For a litigation-grade trademark registration we often start with a knockout search. If the mark is a reasonable candidate for registration, budget approximately $955-$1,600. The process takes about a year and once granted, budget around $100 per year to keep a federal trademark in-force with renewals. No attorney can ethically guarantee a trademark will grant. The examination process at the U.S. Patent & Trademark Office (USPTO) is adversarial and even when approved by the trademark examining attorney, every mark must be published for opposition for one month wherein private parties can oppose the registration of a trademark.
While it is possible to trademark a last name/surname, you cannot secure a federal registration on the principle register for a trademark that is primarily merely a surname. You can secure a trademark registration for a surname that has acquired distinctiveness or a surname that is not primarily merely a surname. In addition, you can register a trademark that is primarily merely a surname on the supplemental register.
A trademark office action is a formal communication from the U.S. Patent and Trademark Office. The office action identifies the legal status of your trademark application. The office action will also identify any issues with your application and designate the period in which you must reply to office action to prevent your application from going abandoned.
You may require assistance from an experienced trademark attorney to overcome the issues identified in the office action. In the last 20 years, Smith & Hopen has helped trademark owners overcome every possible reason for refusal. Contact us today for a free consultation.
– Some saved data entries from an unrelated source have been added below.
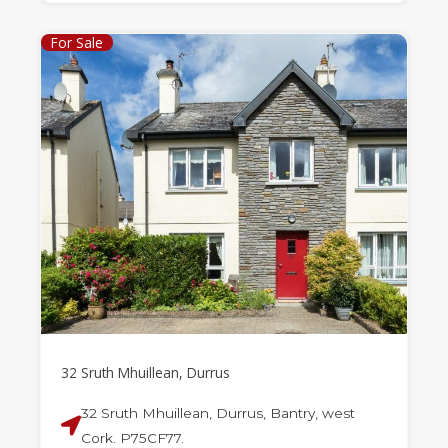
For Sale
32 Sruth Mhuillean, Durrus
32 Sruth Mhuillean, Durrus, Bantry, west
Cork. P75CF77.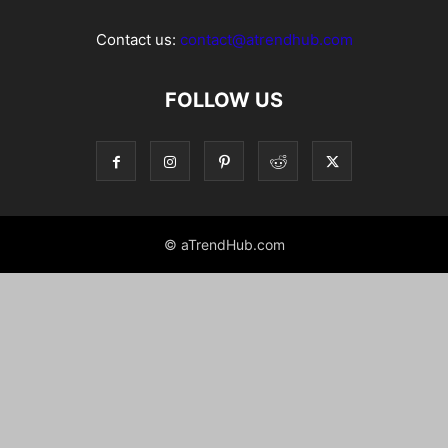
Contact us:
contact@atrendhub.com
FOLLOW US
© aTrendHub.com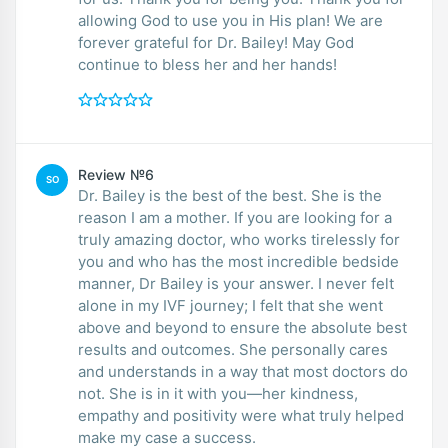
allowing God to use you in His plan! We are
forever grateful for Dr. Bailey! May God
continue to bless her and her hands!
Review №6
SO
Dr. Bailey is the best of the best. She is the
reason I am a mother. If you are looking for a
truly amazing doctor, who works tirelessly for
you and who has the most incredible bedside
manner, Dr Bailey is your answer. I never felt
alone in my IVF journey; I felt that she went
above and beyond to ensure the absolute best
results and outcomes. She personally cares
and understands in a way that most doctors do
not. She is in it with you—her kindness,
empathy and positivity were what truly helped
make my case a success.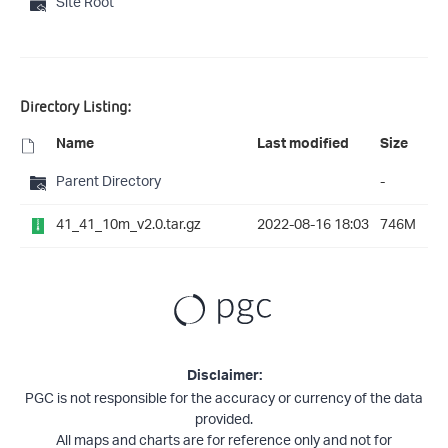
Site Root
Directory Listing:
Name
Last modified
Size
Parent Directory
-
41_41_10m_v2.0.tar.gz
2022-08-16 18:03
746M
Disclaimer:
PGC is not responsible for the accuracy or currency of the data
provided.
All maps and charts are for reference only and not for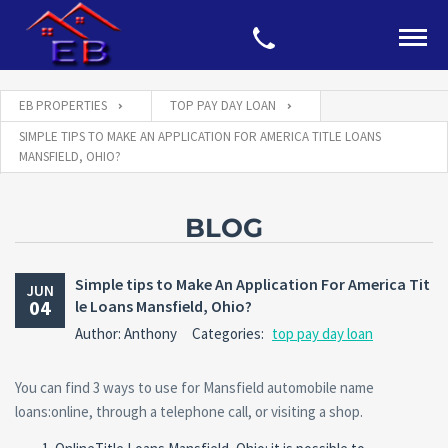
EB PROPERTIES
TOP PAY DAY LOAN
SIMPLE TIPS TO MAKE AN APPLICATION FOR AMERICA TITLE LOANS
MANSFIELD, OHIO?
BLOG
Simple tips to Make An Application For America Tit
JUN
04
le Loans Mansfield, Ohio?
Author: Anthony
Categories:
top pay day loan
You can find 3 ways to use for Mansfield automobile name
loans:online, through a telephone call, or visiting a shop.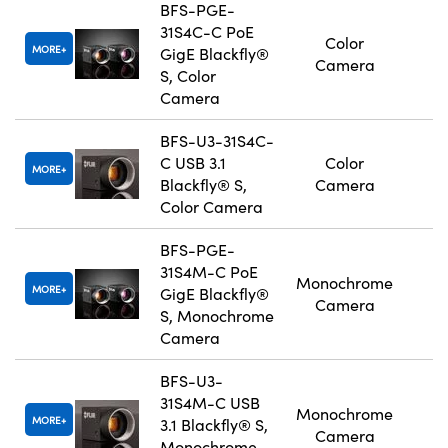
BFS-PGE-
31S4C-C PoE
Color
MORE
GigE Blackfly®
Camera
S, Color
Camera
BFS-U3-31S4C-
C USB 3.1
Color
MORE
Blackfly® S,
Camera
Color Camera
BFS-PGE-
31S4M-C PoE
Monochrome
MORE
GigE Blackfly®
Camera
S, Monochrome
Camera
BFS-U3-
31S4M-C USB
Monochrome
MORE
3.1 Blackfly® S,
Camera
Monochrome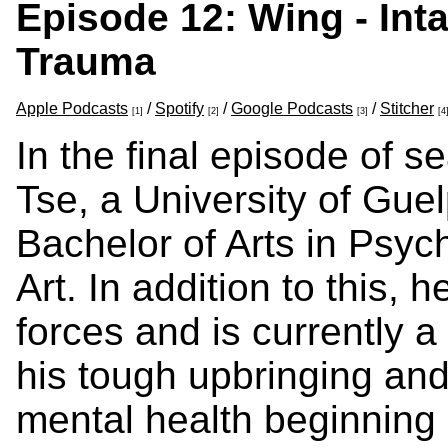
Episode 12: Wing - Inta
Trauma
Apple Podcasts
/
Spotify
/
Google Podcasts
/
Stitcher
[1]
[2]
[3]
[4
In the final episode of 
Tse, a University of Gue
Bachelor of Arts in Psych
Art. In addition to this,
forces and is currently a
his tough upbringing and 
mental health beginning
The difference between a service mark and a trademark is a matter of semantics. A service mark is a trademark. However, the term “service mark” is used to refer to trademarks for services. The term “trademark” is often used in a broader sense to describe marks used in connection with goods and/or services.
Regardless of whether you are offering goods or services in connection with your trademark, the experienced attorneys of Smith & Hopen can advise you on all things trademark. Contact us for additional information or a free consultation.
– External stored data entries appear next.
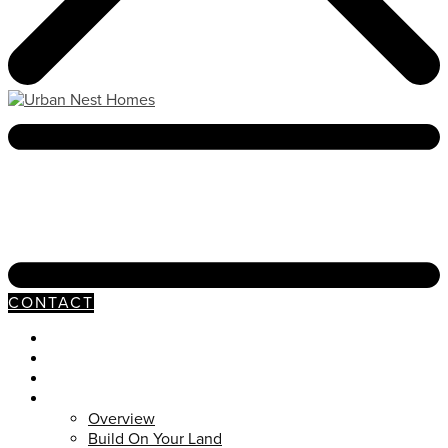
CONTACT
Neighborhoods
Our Process
Available Homes
Customs
Overview
Build On Your Land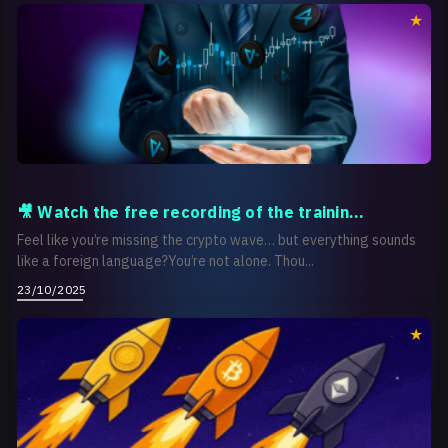
🎥 Watch the free recording of the trainin...
Feel like you’re missing the crypto wave… but everything sounds
like a foreign language?You’re not alone. Thou...
23/10/2025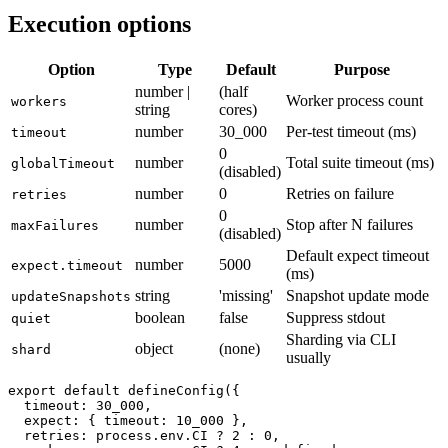
fails when
slips into a PR.
test.only
Execution options
Option
Type
Default
Purpose
number |
(half
Worker process count
workers
string
cores)
number
30_000
Per-test timeout (ms)
timeout
0
number
Total suite timeout (ms)
globalTimeout
(disabled)
number
0
Retries on failure
retries
0
number
Stop after N failures
maxFailures
(disabled)
Default expect timeout
number
5000
expect.timeout
(ms)
string
'missing'
Snapshot update mode
updateSnapshots
boolean
false
Suppress stdout
quiet
Sharding via CLI
object
(none)
shard
usually
export default defineConfig({

  timeout: 30_000,

  expect: { timeout: 10_000 },
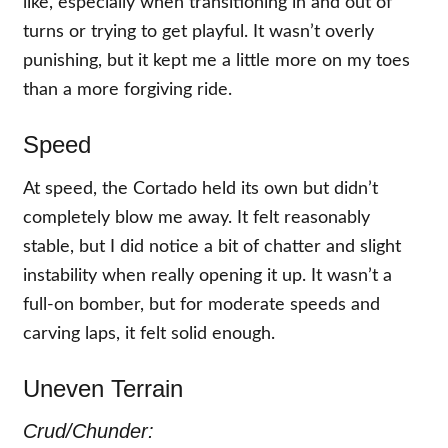
like, especially when transitioning in and out of
turns or trying to get playful. It wasn’t overly
punishing, but it kept me a little more on my toes
than a more forgiving ride.
Speed
At speed, the Cortado held its own but didn’t
completely blow me away. It felt reasonably
stable, but I did notice a bit of chatter and slight
instability when really opening it up. It wasn’t a
full-on bomber, but for moderate speeds and
carving laps, it felt solid enough.
Uneven Terrain
Crud/Chunder: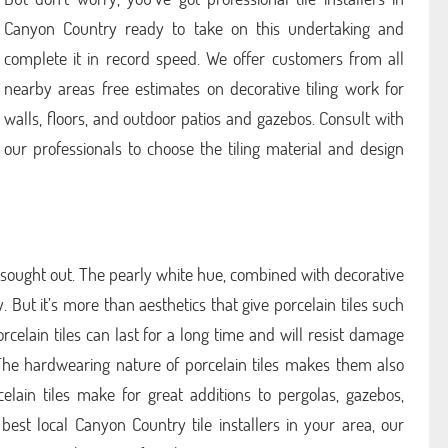
Canyon Country ready to take on this undertaking and
complete it in record speed. We offer customers from all
nearby areas free estimates on decorative tiling work for
walls, floors, and outdoor patios and gazebos. Consult with
our professionals to choose the tiling material and design
 sought out. The pearly white hue, combined with decorative
. But it’s more than aesthetics that give porcelain tiles such
Porcelain tiles can last for a long time and will resist damage
 The hardwearing nature of porcelain tiles makes them also
celain tiles make for great additions to pergolas, gazebos,
best local Canyon Country tile installers in your area, our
A trademark is any distinctive words, designs, logos, and slogans used to identify the origin of a good or service. In some cases, even a particular color, sound, and scent can be trademarked if a certain degree of consumer recognition has been achieved. A trademark is sometimes referred to as a “brand name.”
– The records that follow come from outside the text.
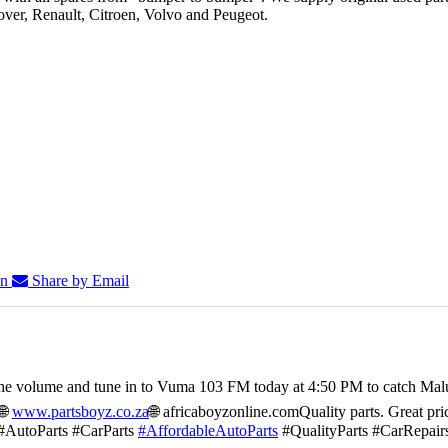
er, Renault, Citroen, Volvo and Peugeot.
In
Share by Email
he volume and tune in to Vuma 103 FM today at 4:50 PM to catch Mal
🌐
www.partsboyz.co.za
🌐 africaboyzonline.com
Quality parts. Great pri
#AutoParts #CarParts
#AffordableAutoParts
#QualityParts #CarRepair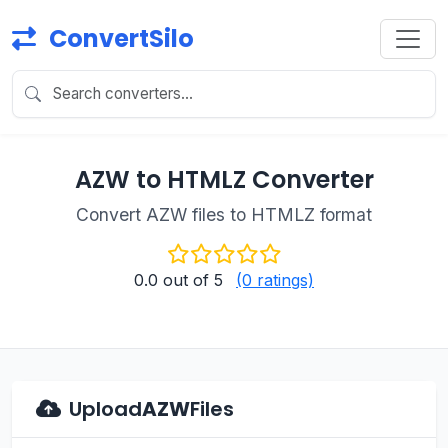
ConvertSilo
AZW to HTMLZ Converter
Convert AZW files to HTMLZ format
0.0
out of 5
(0 ratings)
Upload
AZW
Files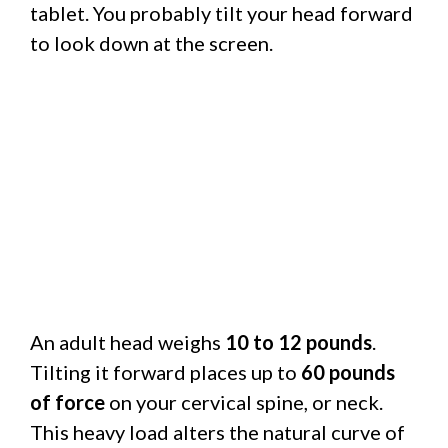
tablet. You probably tilt your head forward
to look down at the screen.
An adult head weighs
10 to 12 pounds
.
Tilting it forward places up to
60 pounds
of force
on your cervical spine, or neck.
This heavy load alters the natural curve of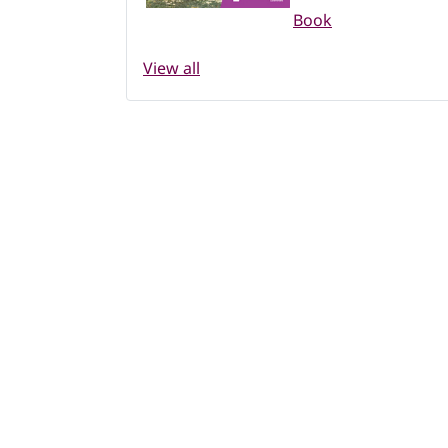
Book
View all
A trademark can be registered with the U.S. Patent and Trademark Office to secure nationwide trademark rights. These nationwide trademark rights prevent others from offering for sale similar goods or services under a similar trademark. Trademark rights, however, will not prevent others from offering for sale similar good or services under a clearly dissimilar trademark. You should consult an experienced trademark attorney to determine if your trademark is available for registration with the U.S. Patent and Trademark Office.
You can trademark your first name. The main purpose of a trademark is to identify a source of goods and/or services. Should you choose, you can use your first name to identify the source of your goods or services.
However, your trademark application could still be denied if it is confusingly similar to a preexisting trademark application or registration. You should consult with a trademark attorney to determine whether your name is available for trademark registration.
Yes, you can trademark a color, but it is challenging and you must prove it has acquired secondary meaning. It cannot be “functional” with respect to the product (e.g., bright orange traffic cones). Some examples include brown for UPS trucks, pink fiberglass for Owens Corning insulation and orange scissor handles.